Task instructions: Match the word "width". Return each line of the data below where it appears.

*** Information provided Section Begins ***

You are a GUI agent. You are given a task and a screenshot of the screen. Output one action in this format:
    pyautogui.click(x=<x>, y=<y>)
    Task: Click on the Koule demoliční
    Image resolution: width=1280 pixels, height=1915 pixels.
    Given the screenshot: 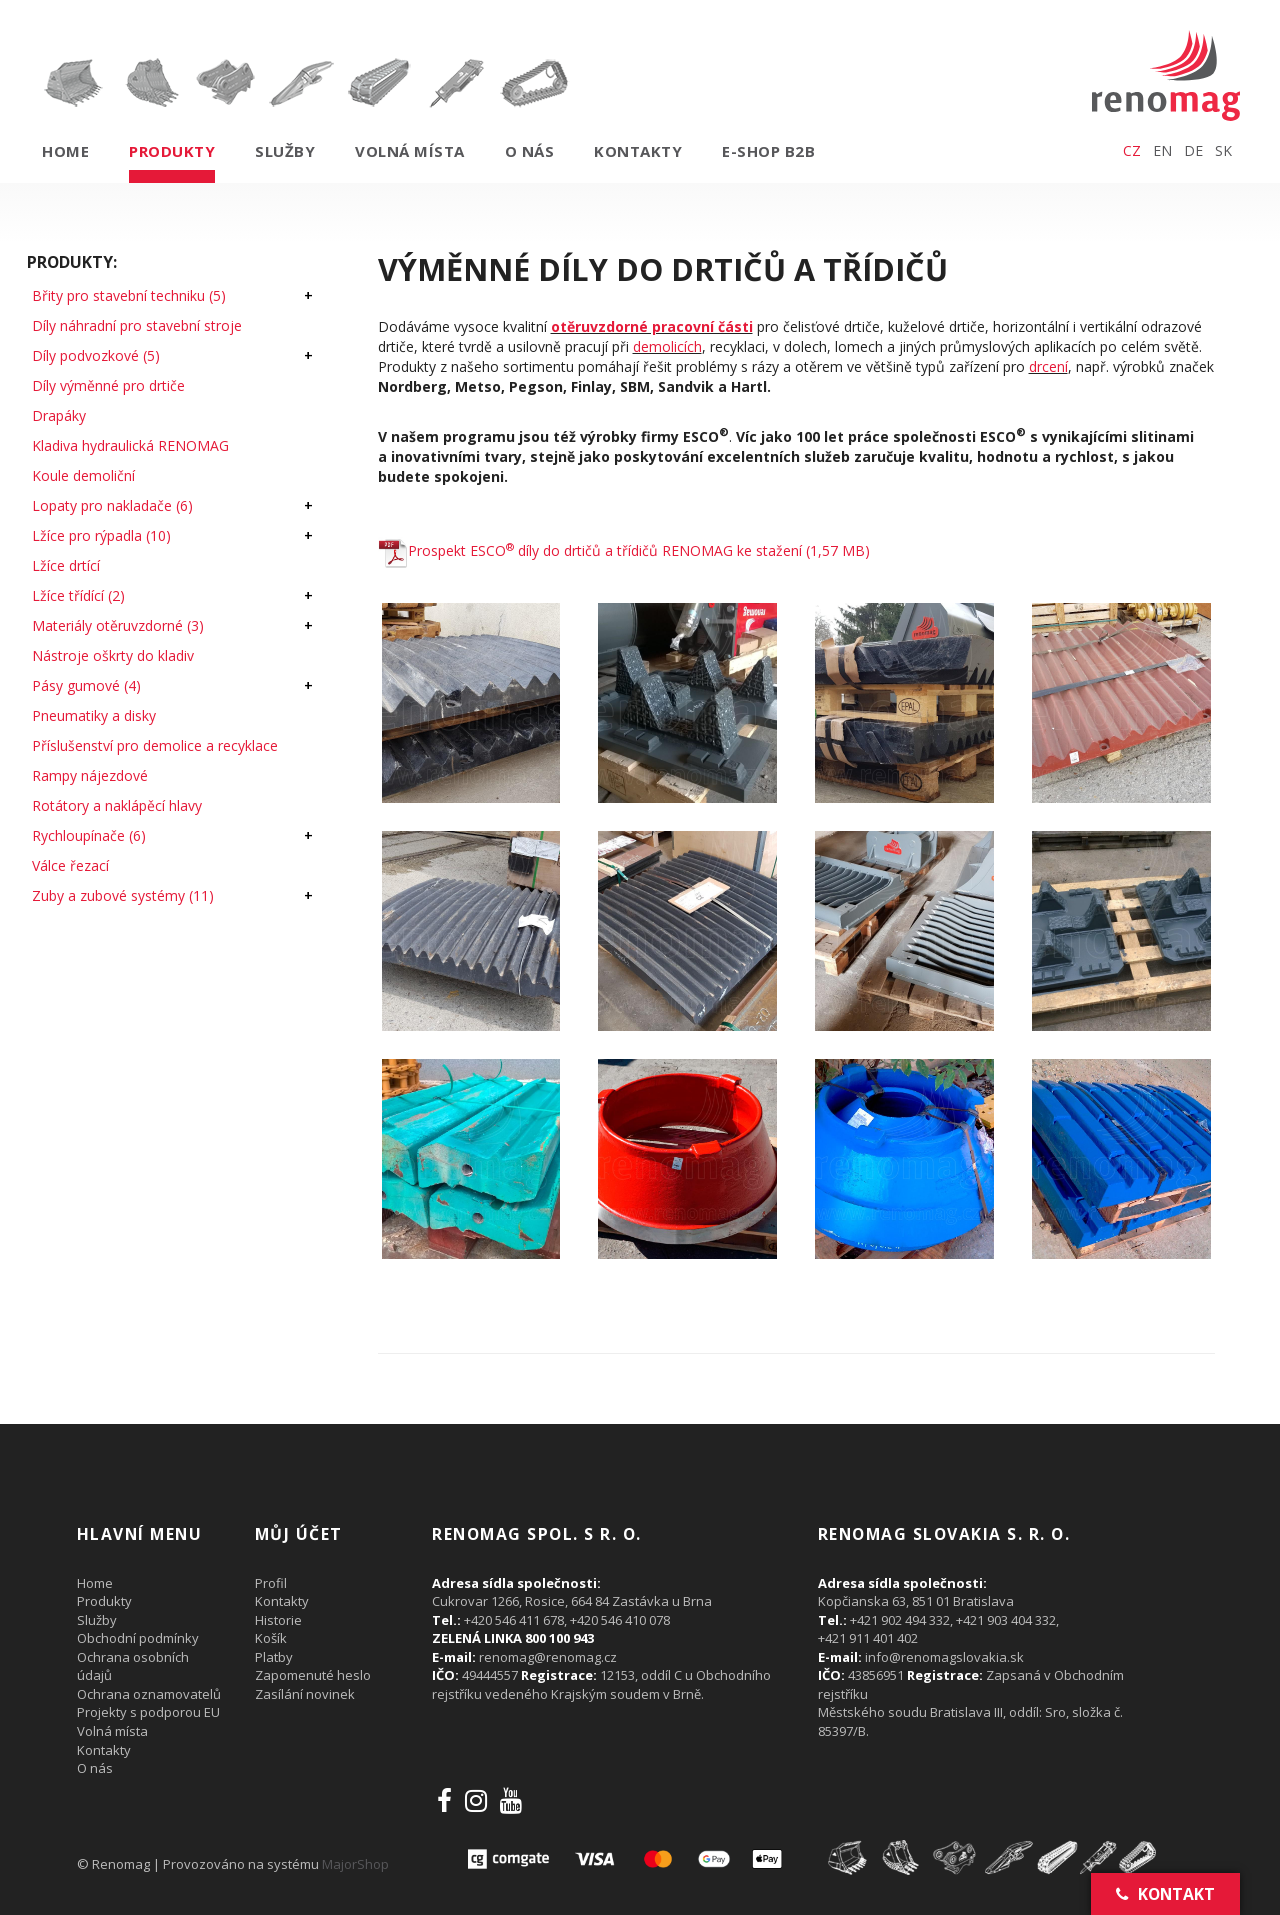 What is the action you would take?
    pyautogui.click(x=83, y=475)
    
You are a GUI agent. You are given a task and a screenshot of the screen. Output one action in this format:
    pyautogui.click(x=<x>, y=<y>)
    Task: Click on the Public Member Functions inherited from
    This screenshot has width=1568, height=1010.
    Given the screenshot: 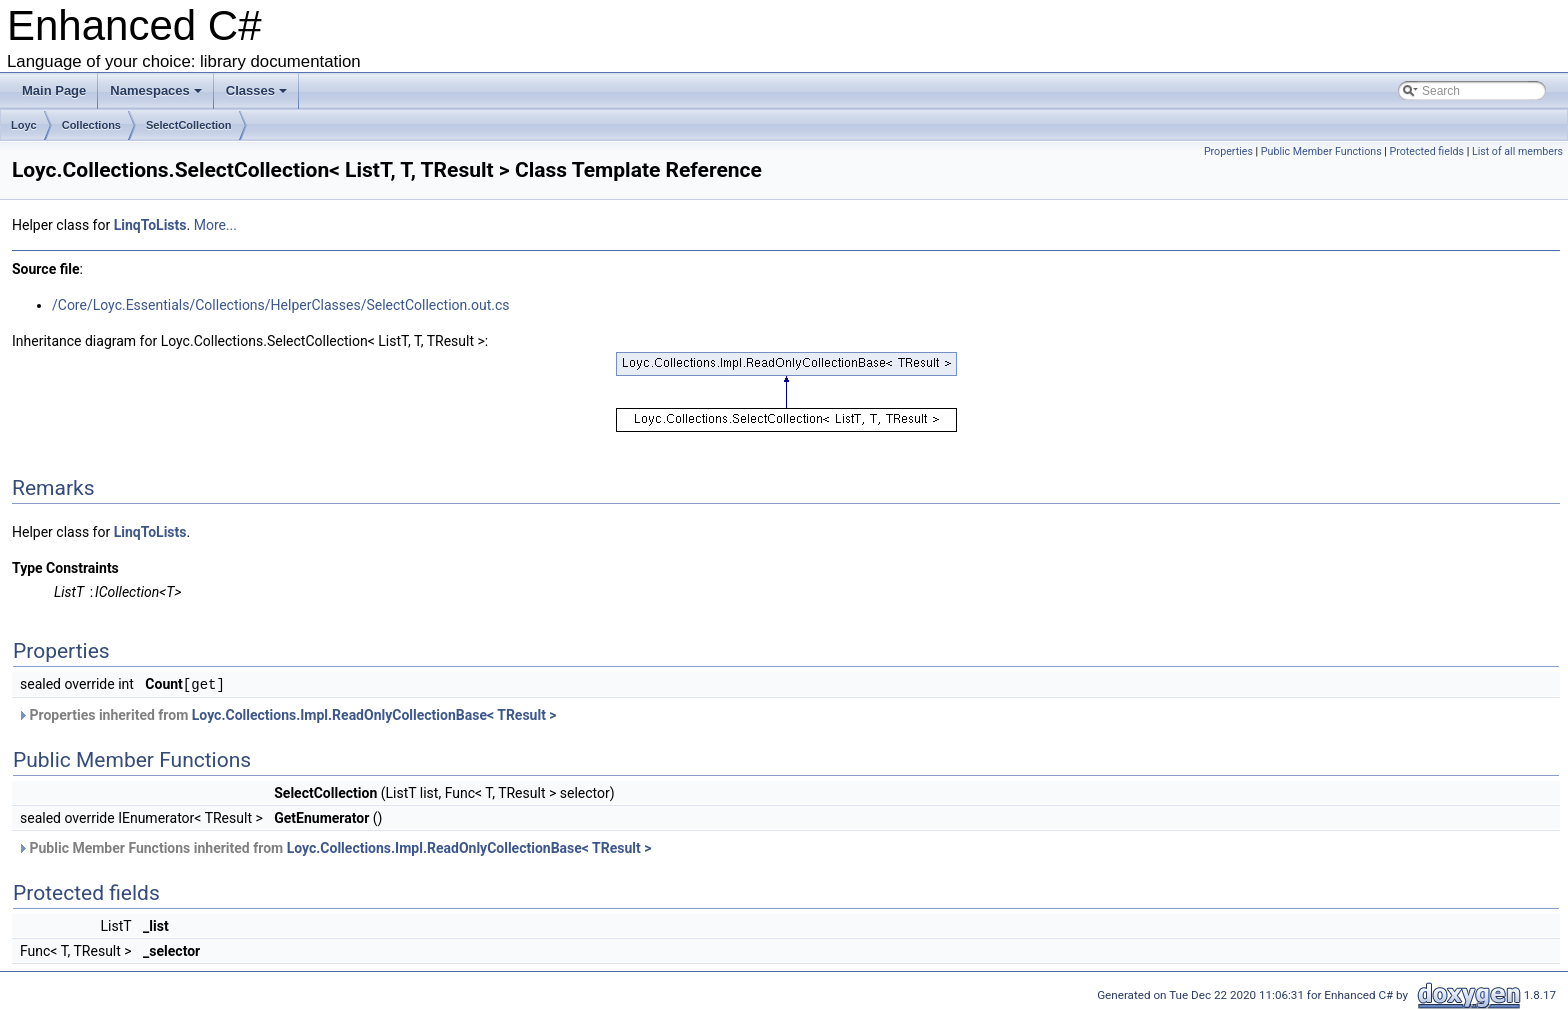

*** Information provided Section Ends ***

Solution to the exercise:
    Image resolution: width=1280 pixels, height=1915 pixels.
    This screenshot has width=1568, height=1010.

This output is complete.